In Rostock hat's genug geSCHLEIFFT

■ Oberbürgermeister Henning Schleiff ist zurückgetreten / Nachfolger wird Christoph Kleemann, Forumsvertreter am Runden Tisch

Sie klebten bis zuletzt, Rostocks Stadtschulrat Gustav Bendlin und sein Oberbürgermeister Henning Schleiff. Dem ersten hatte der Runde Tisch fortwährende und verschleierte Einstellung von unqualifizierten Stasi- und Bezirksparteikadern als Lehrer vorgeworfen, letzterem, das schlitzohrig gedeckt zu haben. Dann endlich, Montag um 14.45, ließ der OB seinen Stellvertreter Henning Naumann dem Runden Tische seinen Rücktritt mitteilen. Die demokratische Tafelrunde reagierte schnell und bestellte Christoph Kleemann, Pastor und Vertreter des Neuen Forums am Runden Tisch, zum neuen Oberbürgermeister. Die 36 VertreterInnen der Table ronde, in der Mehrheit neue demokratische Gruppierungen, in der Minderheit Ex-SED-isten und mit ihnen Segelnde (u.a. Unabhängiger Frauenverband, Kulturbund) beschlossen dies mit einigen Enthaltungen. Henning Naumann bleibt Stellvertreter.

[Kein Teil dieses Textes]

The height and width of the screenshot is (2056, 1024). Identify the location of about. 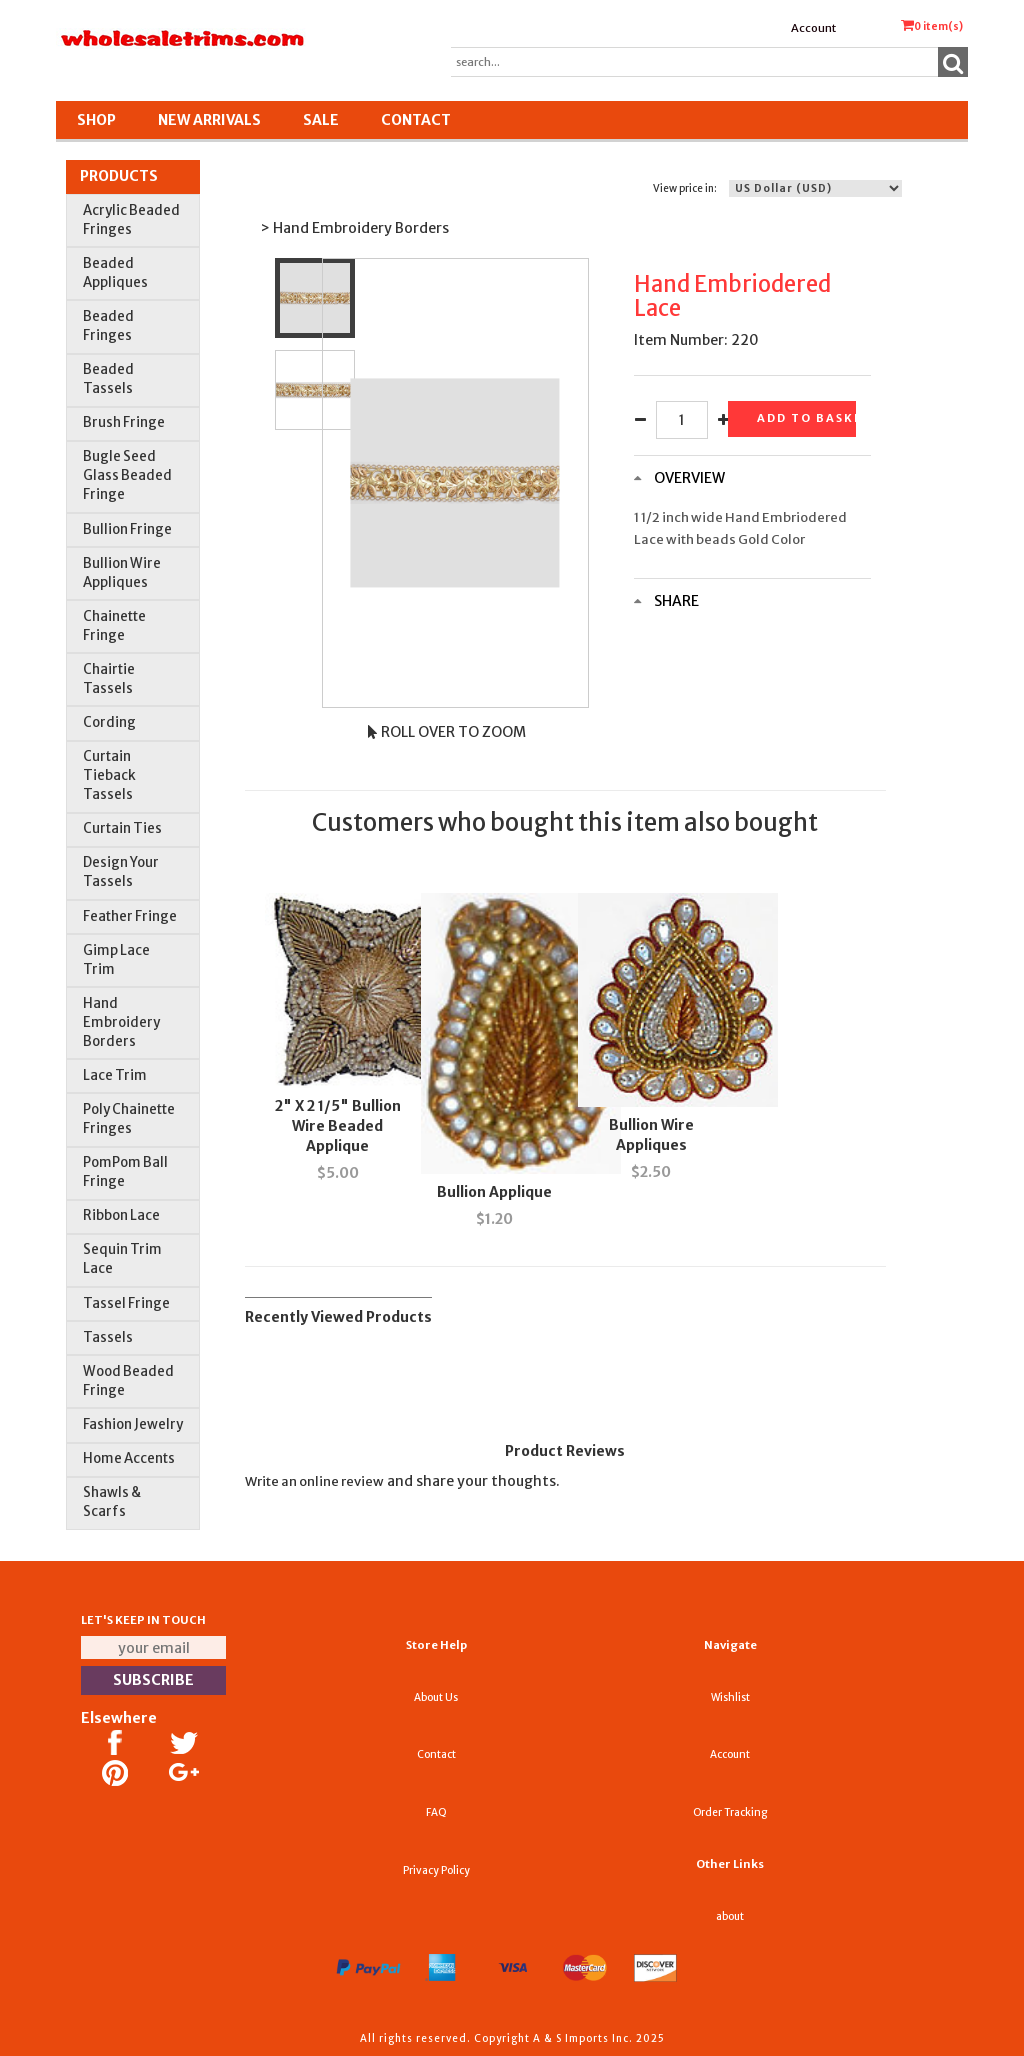
(730, 1916).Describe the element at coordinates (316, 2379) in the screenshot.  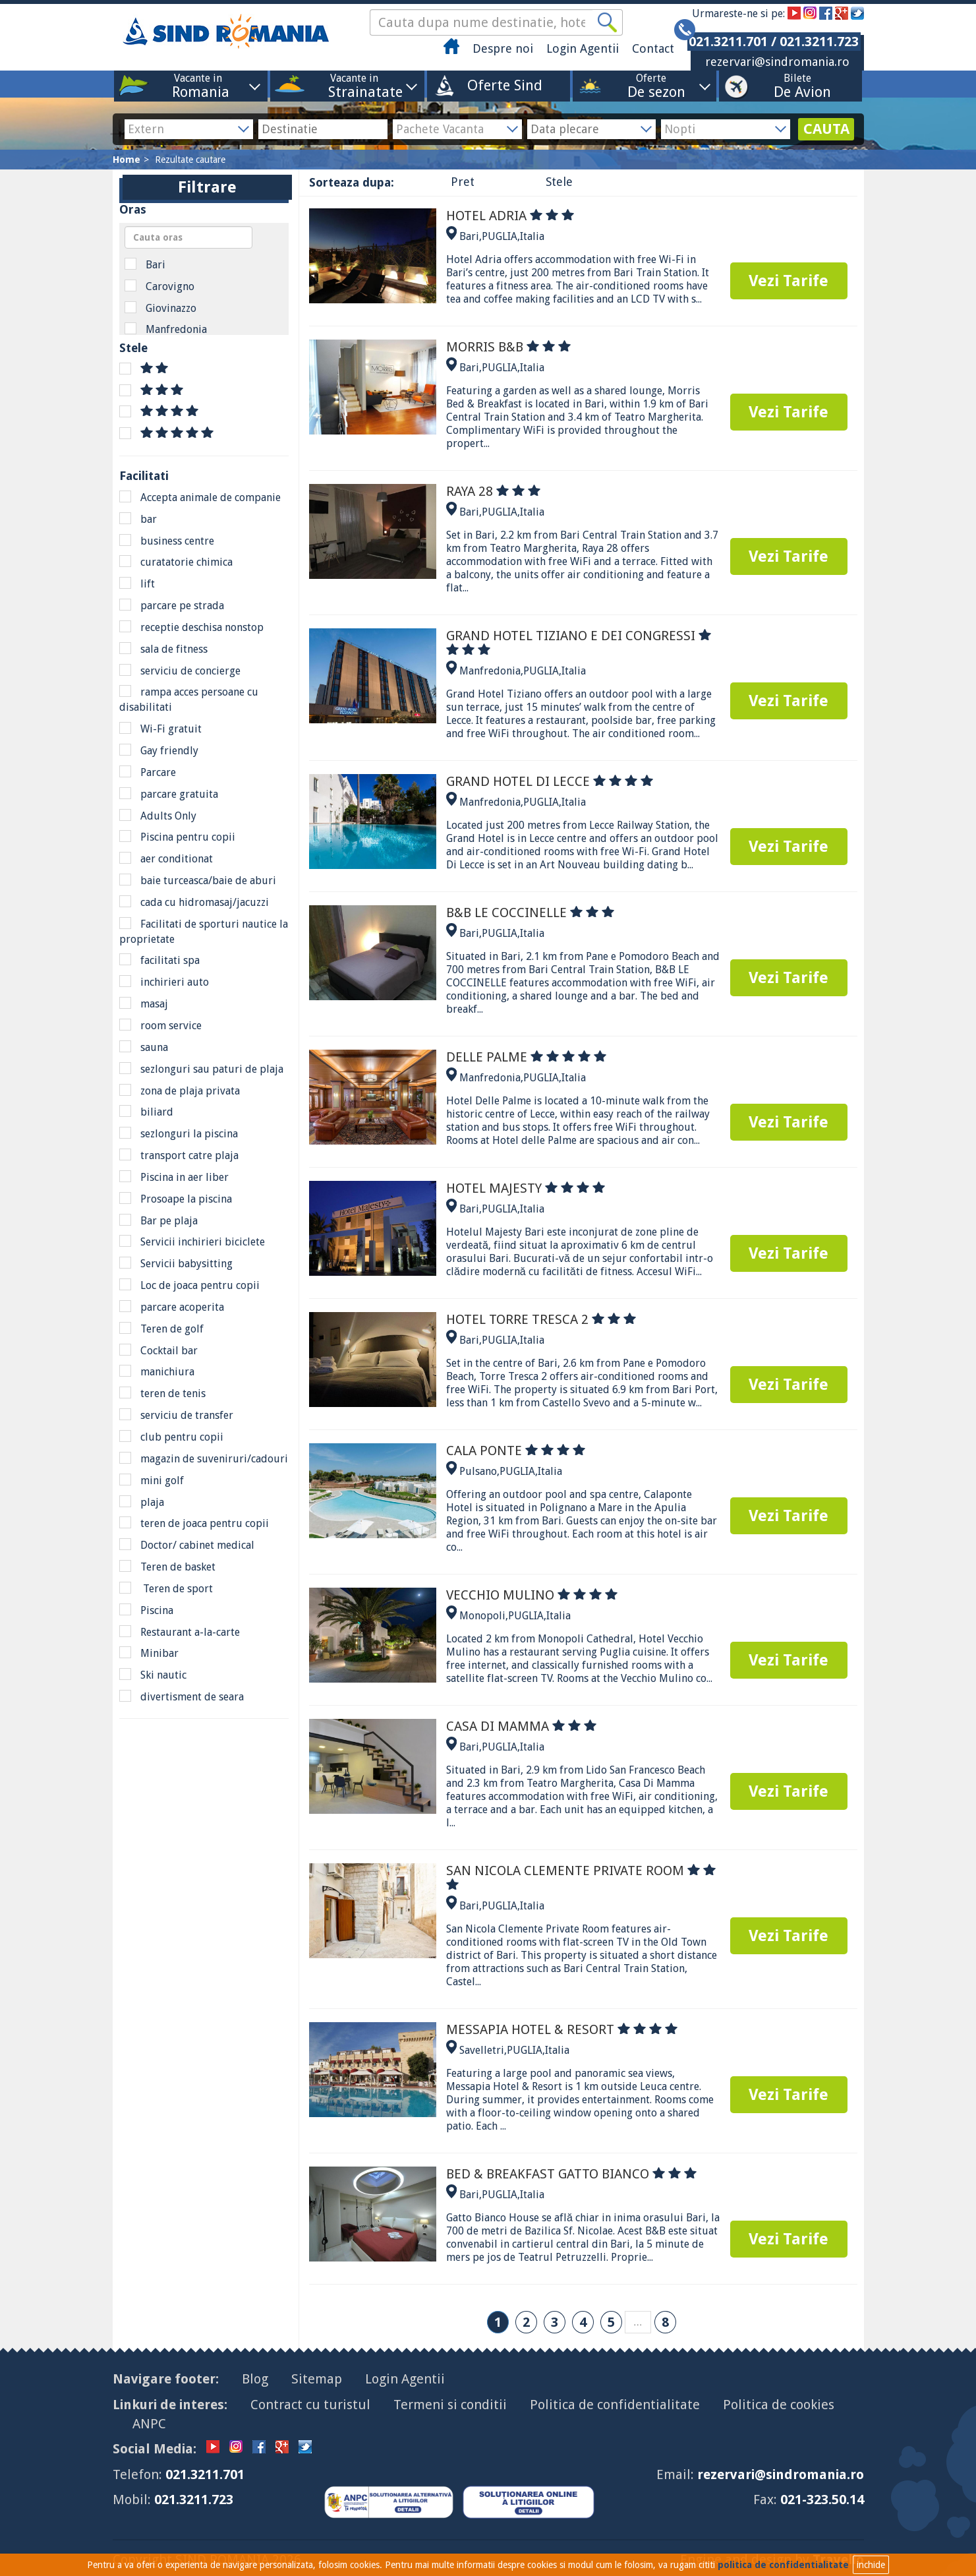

Christoph Kleemann erklärte Dienstag morgen auf seiner ersten offizellen Pressekonferenz die Gewährleistung demokratischer Transparenz zu seiner Hauptaufgabe vor den Kommunalwahlen am 6. Mai. Eine Kommission von 18 Räten mit Stimmrecht aber ohne Geschäftsbereich will die amtierenden Räte kontrollieren. Die Abteilungsleiter, eine Verwaltungsetage tiefer, haben loyale Zusammenarbeit zugesagt.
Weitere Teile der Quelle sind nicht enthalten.